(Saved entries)
○ ○ ○ ○ ○ ○ ○

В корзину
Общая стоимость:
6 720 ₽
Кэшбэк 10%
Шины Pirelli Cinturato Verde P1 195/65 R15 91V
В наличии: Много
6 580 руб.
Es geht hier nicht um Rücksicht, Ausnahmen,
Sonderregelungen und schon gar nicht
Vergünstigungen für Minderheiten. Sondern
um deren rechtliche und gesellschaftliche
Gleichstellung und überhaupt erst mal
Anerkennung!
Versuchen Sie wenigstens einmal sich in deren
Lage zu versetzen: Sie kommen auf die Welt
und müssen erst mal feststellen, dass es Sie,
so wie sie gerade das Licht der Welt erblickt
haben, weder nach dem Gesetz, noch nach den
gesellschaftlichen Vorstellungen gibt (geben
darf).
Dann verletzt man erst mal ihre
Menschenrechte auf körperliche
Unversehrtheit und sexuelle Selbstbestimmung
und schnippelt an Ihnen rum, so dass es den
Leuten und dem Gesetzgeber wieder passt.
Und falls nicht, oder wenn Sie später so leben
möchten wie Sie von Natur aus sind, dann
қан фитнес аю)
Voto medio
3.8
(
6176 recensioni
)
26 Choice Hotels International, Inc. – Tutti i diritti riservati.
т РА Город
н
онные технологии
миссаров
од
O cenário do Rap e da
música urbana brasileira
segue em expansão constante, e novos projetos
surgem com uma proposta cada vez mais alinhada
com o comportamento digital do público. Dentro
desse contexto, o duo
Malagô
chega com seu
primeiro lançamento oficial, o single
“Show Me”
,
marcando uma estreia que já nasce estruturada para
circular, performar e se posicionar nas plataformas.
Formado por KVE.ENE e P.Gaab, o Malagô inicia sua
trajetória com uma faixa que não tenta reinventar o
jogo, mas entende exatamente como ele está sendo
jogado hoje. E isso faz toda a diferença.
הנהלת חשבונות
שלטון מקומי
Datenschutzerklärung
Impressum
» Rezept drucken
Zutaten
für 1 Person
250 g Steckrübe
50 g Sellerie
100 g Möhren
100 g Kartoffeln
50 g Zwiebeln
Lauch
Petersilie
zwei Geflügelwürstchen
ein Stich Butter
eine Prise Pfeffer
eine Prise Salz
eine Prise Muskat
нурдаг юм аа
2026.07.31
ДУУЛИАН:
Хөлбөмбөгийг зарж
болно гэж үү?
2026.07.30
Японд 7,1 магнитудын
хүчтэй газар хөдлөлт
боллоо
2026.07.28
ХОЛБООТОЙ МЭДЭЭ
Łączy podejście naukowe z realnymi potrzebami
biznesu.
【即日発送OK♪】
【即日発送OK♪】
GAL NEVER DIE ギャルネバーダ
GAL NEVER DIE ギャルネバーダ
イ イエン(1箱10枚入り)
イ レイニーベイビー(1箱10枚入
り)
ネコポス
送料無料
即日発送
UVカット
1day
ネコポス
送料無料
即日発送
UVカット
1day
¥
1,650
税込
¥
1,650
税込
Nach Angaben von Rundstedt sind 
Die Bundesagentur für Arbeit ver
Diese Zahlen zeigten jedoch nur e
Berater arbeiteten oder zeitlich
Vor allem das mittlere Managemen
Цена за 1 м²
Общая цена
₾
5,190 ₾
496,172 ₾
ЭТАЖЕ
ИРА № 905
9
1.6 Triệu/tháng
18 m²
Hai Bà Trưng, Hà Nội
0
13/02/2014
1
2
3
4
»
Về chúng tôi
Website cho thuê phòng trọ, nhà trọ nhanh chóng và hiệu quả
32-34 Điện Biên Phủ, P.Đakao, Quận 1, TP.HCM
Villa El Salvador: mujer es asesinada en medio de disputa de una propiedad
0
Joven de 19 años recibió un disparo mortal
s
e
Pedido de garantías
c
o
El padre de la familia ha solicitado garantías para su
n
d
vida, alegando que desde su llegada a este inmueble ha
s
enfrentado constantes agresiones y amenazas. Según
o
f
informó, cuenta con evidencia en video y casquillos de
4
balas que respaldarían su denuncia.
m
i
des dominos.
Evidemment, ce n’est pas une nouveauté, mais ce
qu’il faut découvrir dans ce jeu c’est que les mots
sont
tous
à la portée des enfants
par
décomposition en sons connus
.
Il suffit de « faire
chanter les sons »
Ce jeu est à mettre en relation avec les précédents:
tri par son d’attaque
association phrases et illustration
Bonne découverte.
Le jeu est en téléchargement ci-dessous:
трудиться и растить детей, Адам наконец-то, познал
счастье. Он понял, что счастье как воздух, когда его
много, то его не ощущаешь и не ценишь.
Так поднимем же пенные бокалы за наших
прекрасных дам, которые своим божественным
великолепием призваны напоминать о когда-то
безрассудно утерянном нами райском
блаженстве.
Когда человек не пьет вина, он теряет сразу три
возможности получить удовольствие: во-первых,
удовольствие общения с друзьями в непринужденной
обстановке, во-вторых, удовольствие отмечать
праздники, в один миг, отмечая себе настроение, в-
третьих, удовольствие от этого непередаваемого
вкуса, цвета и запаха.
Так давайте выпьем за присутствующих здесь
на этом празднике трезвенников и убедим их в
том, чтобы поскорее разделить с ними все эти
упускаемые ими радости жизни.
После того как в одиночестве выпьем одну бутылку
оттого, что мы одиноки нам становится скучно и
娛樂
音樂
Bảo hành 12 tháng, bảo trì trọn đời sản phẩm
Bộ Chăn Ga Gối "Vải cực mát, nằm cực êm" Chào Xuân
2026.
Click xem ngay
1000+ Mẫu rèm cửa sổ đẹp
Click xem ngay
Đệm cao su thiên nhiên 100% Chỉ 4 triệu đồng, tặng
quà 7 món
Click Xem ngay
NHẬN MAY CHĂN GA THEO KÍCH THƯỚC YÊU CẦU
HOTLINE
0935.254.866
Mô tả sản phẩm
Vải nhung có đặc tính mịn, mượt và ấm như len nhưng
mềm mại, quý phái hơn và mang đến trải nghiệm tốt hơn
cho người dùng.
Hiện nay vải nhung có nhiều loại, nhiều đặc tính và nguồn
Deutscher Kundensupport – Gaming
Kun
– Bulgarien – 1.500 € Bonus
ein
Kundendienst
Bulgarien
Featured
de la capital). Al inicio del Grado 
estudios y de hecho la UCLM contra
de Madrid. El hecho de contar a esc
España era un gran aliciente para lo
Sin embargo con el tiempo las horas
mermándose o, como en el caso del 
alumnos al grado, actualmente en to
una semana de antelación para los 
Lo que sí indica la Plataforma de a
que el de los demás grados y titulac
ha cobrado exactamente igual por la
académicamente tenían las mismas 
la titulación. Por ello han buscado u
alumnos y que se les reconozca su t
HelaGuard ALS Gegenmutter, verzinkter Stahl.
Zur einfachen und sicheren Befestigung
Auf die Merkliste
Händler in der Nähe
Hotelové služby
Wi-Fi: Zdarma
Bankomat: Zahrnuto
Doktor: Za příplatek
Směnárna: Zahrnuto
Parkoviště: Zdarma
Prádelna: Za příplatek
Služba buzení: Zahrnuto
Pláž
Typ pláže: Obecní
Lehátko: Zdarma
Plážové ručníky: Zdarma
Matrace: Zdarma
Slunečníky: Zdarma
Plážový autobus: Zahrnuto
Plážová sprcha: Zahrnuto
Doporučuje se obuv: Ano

○ ○ ○ ○ ○ ○ ○

### Directions for this task
All lines from the beginning of the entries through the line marked "und schnippelt an Ihnen rum, so dass es den" are to be output exactly; nothing else belongs in the answer.

### Task result
В корзину
Общая стоимость:
6 720 ₽
Кэшбэк 10%
Шины Pirelli Cinturato Verde P1 195/65 R15 91V
В наличии: Много
6 580 руб.
Es geht hier nicht um Rücksicht, Ausnahmen,
Sonderregelungen und schon gar nicht
Vergünstigungen für Minderheiten. Sondern
um deren rechtliche und gesellschaftliche
Gleichstellung und überhaupt erst mal
Anerkennung!
Versuchen Sie wenigstens einmal sich in deren
Lage zu versetzen: Sie kommen auf die Welt
und müssen erst mal feststellen, dass es Sie,
so wie sie gerade das Licht der Welt erblickt
haben, weder nach dem Gesetz, noch nach den
gesellschaftlichen Vorstellungen gibt (geben
darf).
Dann verletzt man erst mal ihre
Menschenrechte auf körperliche
Unversehrtheit und sexuelle Selbstbestimmung
und schnippelt an Ihnen rum, so dass es den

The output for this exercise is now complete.